Sofie De Caigny: “De voorbije jaren hebben we veel aandacht besteed aan de architectuur als discipline op zich. Nu willen we de maatschappelijke betekenis van architectuur in de verf zetten. Als culturele speler kunnen wij een belangrijke bijdrage leveren om van het belangrijke discours van Leo Van Broeck over verdichting en de noodzaak om anders naar ruimte te kijken, een door een breed publiek gedragen verhaal te maken. Wij maken bijvoorbeeld met Dimitri Leue een theatervoorstelling over deze thema’s, omdat hij een publiek kan bereiken dat voor ons moeilijk toegankelijk is.”

 

“Als instituut zijn wij mee gegroeid met de huidige lichting talentvolle architecten, die nagenoeg allemaal ooit in onze reeks 35m³ Jonge Architectuur hebben gezeten. Nu willen wij investeren in een volgende generatie. Daarvoor zoeken we een gepaste format. Die taak ligt in handen van twee jonge architecten die we pas hebben aangeworven. Zij detecteren het talent waarop ik, samen met hen en Bart Tritsmans, de hoofdcurator, uiteindelijk de afwegingen maak.”

 

“Belangrijk wordt verder het Stynenjaar dat wij in het najaar organiseren. Waarom kiezen we voor Léon Stynen? Omdat zijn impact enorm is. Hij heeft een indrukwekkend patrimonium gebouwd, waaronder deSingel waar wij kantoor houden. Hij speelde een vooraanstaande rol in de organisatie van de beroepspraktijk en het onderwijs, onder meer als directeur van La Cambre en aan de Academie in Antwerpen. Hij lag aan de basis van het Architectuurarchief Vlaanderen door de schenking van zijn archief aan de provincie in 1988. Nochtans dateert het laatste boek dat over hem is verschenen alweer uit 1991.”

 

“We reserveren onze tentoonstellingsruimte van deSingel als schatkamer voor Stynens fantastisch mooie tekeningen. Bezoekers van de tentoonstelling kunnen zijn architectuur meteen van binnenuit leren kennen. Van op het dak kunnen zij een heleboel andere realisaties van Stynen ontdekken: de BP-Building, het Crowne Plaza, de residentie Van Rijswijck. De hele campus deSingel en omgeving wordt zo onderdeel van de tentoonstelling. Om alles een internationaal elan te geven, organiseerden we reeds een internationaal colloquium en verschijnt er een Engelstalige monografie bij de tentoonstelling. Ook Interieur Kortrijk, La Cambre en Open Monumentendag plannen iets rond Léon Stynen. In de herfstvakantie organiseren we in deSingel een architectuurkamp van vijf dagen voor kinderen van de lagere school. Samen met Endeavour, bekend van We kopen samen den Oudaan, en De Veerman ontwikkelen we methodieken om jongeren bewust te maken van architectuur.”

 

Er is ook sprake van de oprichting van een Stynenacademie in samenwerking met de beroepsorganisaties?
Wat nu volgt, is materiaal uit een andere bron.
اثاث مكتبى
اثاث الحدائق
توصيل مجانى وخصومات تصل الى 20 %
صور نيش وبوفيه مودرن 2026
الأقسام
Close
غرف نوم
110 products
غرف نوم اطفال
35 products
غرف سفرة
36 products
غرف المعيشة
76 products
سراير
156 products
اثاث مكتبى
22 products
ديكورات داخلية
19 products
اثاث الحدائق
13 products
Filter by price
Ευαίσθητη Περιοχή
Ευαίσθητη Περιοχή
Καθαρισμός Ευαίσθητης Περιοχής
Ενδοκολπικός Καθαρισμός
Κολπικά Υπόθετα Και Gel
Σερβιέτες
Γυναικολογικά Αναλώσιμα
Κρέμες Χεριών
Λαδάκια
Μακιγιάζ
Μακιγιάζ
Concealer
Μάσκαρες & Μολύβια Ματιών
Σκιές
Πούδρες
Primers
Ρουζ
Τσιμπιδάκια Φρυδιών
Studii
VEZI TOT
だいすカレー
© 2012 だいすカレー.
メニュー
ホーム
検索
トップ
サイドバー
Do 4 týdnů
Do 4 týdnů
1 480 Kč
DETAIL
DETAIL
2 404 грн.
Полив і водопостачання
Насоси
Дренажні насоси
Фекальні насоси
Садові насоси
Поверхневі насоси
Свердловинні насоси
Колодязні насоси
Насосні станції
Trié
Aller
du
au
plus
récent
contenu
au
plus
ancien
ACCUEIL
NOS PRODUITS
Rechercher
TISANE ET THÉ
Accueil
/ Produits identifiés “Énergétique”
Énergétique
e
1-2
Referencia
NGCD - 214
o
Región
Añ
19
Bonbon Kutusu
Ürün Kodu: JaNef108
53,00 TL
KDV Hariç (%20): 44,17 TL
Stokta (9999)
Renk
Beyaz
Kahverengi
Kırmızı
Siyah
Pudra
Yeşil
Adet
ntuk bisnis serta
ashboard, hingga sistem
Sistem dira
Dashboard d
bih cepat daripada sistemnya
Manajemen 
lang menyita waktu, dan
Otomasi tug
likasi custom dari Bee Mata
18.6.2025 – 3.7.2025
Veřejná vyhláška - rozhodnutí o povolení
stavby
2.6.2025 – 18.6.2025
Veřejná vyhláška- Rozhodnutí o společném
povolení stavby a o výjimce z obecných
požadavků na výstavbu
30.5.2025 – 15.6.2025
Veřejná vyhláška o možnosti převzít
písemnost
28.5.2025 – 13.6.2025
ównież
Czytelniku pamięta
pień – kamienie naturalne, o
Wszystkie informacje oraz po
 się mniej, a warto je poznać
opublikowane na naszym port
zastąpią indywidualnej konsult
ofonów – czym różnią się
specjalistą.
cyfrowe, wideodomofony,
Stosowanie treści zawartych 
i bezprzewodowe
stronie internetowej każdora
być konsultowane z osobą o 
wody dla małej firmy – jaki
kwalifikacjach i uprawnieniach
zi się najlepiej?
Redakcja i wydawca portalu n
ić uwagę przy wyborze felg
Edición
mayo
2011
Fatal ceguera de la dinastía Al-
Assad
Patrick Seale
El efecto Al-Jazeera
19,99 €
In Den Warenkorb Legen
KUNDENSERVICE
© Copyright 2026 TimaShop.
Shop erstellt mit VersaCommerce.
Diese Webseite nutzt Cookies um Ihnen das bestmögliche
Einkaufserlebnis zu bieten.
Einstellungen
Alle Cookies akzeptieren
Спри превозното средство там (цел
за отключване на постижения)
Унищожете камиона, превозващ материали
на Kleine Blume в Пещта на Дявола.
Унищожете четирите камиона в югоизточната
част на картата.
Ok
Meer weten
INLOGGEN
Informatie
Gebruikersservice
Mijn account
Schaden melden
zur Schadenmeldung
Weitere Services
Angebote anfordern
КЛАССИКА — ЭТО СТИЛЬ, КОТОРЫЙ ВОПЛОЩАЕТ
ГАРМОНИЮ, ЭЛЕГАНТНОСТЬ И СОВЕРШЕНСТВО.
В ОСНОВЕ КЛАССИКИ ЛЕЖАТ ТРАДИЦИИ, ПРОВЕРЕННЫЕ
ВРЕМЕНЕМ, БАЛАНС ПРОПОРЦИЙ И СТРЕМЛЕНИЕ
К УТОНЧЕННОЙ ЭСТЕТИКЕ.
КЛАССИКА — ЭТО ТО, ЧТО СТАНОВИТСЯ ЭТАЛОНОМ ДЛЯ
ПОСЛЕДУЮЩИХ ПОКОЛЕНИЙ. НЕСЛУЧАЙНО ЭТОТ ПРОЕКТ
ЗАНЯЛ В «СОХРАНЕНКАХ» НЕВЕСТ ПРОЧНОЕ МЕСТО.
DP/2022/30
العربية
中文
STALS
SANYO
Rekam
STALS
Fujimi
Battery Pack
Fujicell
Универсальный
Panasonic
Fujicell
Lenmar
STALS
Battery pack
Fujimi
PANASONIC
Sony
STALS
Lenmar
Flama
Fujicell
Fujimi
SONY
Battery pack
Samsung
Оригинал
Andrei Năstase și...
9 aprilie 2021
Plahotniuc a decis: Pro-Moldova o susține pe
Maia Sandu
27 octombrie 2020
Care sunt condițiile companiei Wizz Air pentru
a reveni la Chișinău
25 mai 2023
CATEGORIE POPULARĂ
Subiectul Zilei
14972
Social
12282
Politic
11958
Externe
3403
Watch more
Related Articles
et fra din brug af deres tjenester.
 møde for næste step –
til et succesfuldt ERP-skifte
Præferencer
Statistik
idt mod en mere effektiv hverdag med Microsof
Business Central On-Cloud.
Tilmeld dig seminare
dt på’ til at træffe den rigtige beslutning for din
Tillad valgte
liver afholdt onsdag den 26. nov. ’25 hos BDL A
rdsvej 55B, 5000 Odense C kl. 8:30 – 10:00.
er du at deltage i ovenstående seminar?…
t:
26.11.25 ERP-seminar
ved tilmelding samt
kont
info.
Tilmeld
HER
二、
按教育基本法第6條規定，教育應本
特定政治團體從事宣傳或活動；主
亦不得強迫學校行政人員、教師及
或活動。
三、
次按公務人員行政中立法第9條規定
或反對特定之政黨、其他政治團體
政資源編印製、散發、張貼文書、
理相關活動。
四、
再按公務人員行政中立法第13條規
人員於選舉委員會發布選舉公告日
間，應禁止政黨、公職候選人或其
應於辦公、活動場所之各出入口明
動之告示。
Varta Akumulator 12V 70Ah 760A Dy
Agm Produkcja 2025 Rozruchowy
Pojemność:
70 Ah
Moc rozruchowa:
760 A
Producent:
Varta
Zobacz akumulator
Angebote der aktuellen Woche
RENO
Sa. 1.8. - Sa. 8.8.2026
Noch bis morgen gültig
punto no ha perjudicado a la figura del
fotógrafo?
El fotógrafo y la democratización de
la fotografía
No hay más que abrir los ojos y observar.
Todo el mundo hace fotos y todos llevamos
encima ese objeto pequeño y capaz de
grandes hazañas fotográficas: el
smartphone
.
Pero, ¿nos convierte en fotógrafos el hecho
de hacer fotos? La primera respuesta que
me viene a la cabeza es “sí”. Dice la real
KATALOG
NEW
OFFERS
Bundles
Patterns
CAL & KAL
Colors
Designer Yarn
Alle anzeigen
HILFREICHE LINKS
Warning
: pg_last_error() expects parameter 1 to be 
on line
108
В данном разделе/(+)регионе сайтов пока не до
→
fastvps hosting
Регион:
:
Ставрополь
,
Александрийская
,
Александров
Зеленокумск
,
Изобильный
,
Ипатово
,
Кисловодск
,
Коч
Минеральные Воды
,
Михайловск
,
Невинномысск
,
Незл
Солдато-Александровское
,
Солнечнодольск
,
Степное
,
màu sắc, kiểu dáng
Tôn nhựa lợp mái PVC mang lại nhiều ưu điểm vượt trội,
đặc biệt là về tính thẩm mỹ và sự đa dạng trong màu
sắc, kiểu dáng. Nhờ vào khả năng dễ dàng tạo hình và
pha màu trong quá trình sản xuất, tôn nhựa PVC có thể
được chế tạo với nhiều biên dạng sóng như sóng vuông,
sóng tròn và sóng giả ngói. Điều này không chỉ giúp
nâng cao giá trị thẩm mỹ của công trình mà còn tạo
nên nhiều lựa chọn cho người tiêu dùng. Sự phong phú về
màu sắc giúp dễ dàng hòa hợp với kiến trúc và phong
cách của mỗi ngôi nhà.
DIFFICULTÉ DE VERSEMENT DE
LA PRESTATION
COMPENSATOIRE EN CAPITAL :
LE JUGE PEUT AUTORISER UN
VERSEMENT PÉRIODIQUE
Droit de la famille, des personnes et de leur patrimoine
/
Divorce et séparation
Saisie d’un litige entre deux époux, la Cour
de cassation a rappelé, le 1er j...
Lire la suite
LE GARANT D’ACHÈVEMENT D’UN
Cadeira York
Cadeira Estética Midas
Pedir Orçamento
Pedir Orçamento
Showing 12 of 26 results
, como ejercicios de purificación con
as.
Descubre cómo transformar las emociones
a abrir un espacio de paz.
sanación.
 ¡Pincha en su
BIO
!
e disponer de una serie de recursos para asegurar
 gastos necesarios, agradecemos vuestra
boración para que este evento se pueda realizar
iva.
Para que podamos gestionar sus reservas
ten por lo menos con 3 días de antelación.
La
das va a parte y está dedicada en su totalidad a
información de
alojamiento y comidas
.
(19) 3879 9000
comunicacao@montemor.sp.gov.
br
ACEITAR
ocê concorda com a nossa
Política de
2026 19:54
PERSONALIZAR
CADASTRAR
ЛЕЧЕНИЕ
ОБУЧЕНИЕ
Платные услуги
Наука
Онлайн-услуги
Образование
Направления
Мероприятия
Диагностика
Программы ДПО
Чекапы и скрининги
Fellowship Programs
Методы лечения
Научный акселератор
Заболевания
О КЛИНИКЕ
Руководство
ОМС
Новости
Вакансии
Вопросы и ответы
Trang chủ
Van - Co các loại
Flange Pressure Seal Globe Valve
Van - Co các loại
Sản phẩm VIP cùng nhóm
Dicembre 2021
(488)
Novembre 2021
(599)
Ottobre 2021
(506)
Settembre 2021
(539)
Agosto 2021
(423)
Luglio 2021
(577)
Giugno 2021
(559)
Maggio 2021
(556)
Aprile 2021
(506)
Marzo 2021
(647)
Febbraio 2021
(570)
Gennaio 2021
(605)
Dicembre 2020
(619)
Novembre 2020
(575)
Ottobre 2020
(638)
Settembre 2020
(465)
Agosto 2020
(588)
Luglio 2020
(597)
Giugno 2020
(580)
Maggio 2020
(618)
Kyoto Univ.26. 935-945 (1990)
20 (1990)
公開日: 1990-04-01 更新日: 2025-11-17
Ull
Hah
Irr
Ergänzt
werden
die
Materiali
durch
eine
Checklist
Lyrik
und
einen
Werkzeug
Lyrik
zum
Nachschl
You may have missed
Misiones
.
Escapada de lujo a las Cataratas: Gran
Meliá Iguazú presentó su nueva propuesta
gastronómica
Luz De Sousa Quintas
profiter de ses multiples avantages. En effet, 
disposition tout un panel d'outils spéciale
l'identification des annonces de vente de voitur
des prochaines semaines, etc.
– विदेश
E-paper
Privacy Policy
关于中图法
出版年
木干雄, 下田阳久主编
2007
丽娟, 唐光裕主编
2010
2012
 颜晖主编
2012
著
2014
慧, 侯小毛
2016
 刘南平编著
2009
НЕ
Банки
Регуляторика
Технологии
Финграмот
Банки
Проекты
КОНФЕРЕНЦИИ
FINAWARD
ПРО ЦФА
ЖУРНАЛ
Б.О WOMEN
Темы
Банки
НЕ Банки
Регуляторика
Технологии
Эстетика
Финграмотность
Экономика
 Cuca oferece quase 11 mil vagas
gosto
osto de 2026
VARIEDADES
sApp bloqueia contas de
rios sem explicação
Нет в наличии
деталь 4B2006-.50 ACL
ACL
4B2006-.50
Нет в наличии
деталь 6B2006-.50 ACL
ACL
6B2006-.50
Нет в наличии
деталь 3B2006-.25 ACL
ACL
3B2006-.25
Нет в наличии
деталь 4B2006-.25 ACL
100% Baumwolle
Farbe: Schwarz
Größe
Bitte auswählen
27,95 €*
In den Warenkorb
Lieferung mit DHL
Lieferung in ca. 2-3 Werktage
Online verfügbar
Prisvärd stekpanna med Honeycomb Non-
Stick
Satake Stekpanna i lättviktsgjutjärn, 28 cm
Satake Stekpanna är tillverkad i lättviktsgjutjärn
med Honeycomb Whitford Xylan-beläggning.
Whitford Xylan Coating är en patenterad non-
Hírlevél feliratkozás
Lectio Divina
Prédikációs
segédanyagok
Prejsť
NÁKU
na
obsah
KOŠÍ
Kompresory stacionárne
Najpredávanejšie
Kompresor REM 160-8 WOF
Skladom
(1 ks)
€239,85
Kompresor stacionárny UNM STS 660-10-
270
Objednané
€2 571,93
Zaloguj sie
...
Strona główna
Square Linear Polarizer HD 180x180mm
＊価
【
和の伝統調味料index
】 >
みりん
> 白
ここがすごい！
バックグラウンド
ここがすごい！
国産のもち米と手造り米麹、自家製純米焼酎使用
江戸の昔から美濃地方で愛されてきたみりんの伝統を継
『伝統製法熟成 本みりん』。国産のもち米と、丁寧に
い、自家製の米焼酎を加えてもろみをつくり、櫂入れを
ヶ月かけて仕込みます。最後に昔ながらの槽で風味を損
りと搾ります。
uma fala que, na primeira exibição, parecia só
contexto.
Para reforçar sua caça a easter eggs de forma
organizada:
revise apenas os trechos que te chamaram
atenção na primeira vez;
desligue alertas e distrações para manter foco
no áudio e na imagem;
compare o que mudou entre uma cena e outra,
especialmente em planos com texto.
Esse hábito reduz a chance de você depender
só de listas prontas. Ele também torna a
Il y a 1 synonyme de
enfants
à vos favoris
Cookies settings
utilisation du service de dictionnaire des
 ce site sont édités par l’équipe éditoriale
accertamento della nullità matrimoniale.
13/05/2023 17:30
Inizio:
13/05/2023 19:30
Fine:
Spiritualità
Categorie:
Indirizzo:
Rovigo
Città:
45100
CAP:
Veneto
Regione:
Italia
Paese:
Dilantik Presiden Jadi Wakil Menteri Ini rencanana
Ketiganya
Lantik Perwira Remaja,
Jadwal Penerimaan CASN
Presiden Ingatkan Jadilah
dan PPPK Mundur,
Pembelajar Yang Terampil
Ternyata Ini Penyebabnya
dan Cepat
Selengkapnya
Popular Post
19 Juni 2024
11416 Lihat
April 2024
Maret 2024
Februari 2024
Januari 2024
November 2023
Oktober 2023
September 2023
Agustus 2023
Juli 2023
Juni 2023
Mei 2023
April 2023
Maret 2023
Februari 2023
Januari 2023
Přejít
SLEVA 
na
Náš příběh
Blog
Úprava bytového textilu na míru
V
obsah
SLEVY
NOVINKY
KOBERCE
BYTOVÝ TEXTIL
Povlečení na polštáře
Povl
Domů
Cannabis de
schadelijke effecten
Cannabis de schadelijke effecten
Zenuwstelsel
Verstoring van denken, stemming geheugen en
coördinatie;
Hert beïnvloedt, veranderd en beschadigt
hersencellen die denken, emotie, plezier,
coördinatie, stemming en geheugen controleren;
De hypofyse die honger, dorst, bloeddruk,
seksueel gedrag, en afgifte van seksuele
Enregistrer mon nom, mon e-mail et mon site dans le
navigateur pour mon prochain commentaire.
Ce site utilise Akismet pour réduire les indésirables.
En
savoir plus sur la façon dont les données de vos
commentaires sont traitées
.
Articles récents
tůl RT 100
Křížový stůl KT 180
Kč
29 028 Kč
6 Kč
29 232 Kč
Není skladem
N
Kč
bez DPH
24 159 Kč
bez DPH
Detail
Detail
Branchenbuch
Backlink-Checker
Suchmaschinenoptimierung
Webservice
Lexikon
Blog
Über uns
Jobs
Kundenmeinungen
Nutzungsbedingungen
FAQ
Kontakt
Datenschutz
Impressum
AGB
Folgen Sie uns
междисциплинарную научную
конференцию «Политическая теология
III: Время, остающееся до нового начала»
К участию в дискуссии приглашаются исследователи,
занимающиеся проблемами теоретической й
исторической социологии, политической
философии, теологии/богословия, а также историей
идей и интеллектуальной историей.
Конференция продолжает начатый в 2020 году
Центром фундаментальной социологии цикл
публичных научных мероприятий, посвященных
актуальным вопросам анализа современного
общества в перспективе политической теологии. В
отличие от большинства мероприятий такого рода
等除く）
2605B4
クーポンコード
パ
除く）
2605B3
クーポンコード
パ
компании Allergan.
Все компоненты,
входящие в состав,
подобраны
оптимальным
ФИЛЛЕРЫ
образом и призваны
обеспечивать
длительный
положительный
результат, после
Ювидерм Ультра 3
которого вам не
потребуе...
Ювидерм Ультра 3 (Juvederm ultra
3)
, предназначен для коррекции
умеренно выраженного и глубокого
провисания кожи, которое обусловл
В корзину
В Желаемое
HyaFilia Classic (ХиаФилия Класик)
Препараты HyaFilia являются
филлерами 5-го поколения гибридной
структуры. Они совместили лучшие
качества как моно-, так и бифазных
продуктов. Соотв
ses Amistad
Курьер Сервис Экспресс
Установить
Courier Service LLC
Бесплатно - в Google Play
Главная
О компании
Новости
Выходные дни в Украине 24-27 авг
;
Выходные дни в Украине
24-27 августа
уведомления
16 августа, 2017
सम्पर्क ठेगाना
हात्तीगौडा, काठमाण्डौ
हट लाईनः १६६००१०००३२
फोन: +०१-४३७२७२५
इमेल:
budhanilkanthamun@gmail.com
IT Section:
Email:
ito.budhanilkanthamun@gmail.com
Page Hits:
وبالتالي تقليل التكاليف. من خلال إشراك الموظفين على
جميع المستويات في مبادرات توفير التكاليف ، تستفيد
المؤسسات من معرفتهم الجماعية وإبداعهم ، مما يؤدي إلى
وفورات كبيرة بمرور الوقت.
Sofie De Caigny: “Dat klopt. In die academie willen we de kennis van architectenbureaus over maatschappelijk relevante thema’s aanboren en van elkaar leren. Stynen is daarvoor het perfecte uithangbord, want dankzij zijn professionele aanpak slaagde hij erin om met een vrij klein bureau heel grote werven op te vangen. Het centrale thema van de academie wordt hoogstwaarschijnlijk duurzaamheid.”